I have a directory D:\DMS
with lots of subfolders. Within these subfolders there are plenty of ".url
" files which include URLs like
http://mmtst399:8080/dms/objekt?page=index&mode=browser&oid=K60081800
http://zrtpwvap877/dms/download?doc=N59748000
In order later on to replace some of the URLs I would like to search for such URLs by PowerShell eg. find a all URLs that start with http://mmtst399:8080/
or find all URLs that contain K60081800
or find all URLs that start with http://zrtpwvap877/dms/
.
That seems to be difficult to search for such URL within .url
files. I tried already many different PowerShell sample scripts with like and so on, but finally it often shows "No results, No files found" even that I know that there are .url
files in sub folder which contain such URLs. Of course it will be difficult to replace URLs in such files if PowerShell cannot even find that .url
files.
I would like to search for such URLs in .url
files, a txt log with paths of the found results. I guess searching such URL is difficult because some contain =
and ?
and other characters.
Use Select-String
with a regex to match the URL parts of interest:
# The literal URL parts to find, either prefixes or substrings.
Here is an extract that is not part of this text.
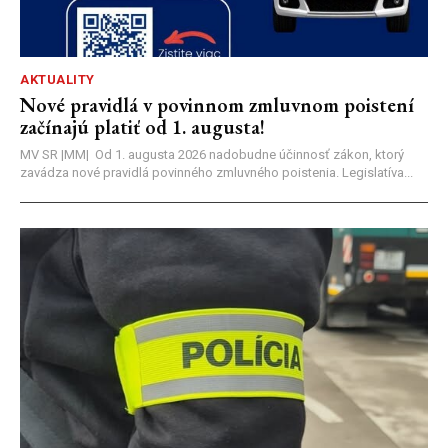
AKTUALITY
Nové pravidlá v povinnom zmluvnom poistení
začínajú platiť od 1. augusta!
MV SR |MM| Od 1. augusta 2026 nadobudne účinnosť zákon, ktorý
zavádza nové pravidlá povinného zmluvného poistenia. Legislatíva...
$urlParts = 'http://mmtst399:8080/', 'K60081800', 'http://zrtpwvap877/dms/'
# Formulate a regex that matches any of the above URL parts.
# The URL lines inside *.url files start with "URL="
$regex = '^URL=({0})' -f (
$urlParts.ForEach({
$escaped = [regex]::Escape($_) # Escape for literal matching
if ($escaped -match '^https?:') { $escaped }
else { '.*' + $escaped } # Match anywhere in the URL
}) -join '|'
)
# Search all *.url files in the subtree of D:\DMS for the URL parts
# and output the full paths of matching files.
# -Force ensures inclusion of *hidden* files too.
# Outputs to the screen; append e.g. > log.txt to save to a file.
Get-ChildItem -Force -Recurse D:\DMS -Filter *.url |
Select-String -Pattern $regex -List |
ForEach-Object Path
Note:
URL=
entry of a .url
file is permitted to contain URLs without a protocol specifier (e.g. example.org
instead of https://example.org
), which is why the regex for partial matching employed starts with .*
(meaning any run of characters including possibly none).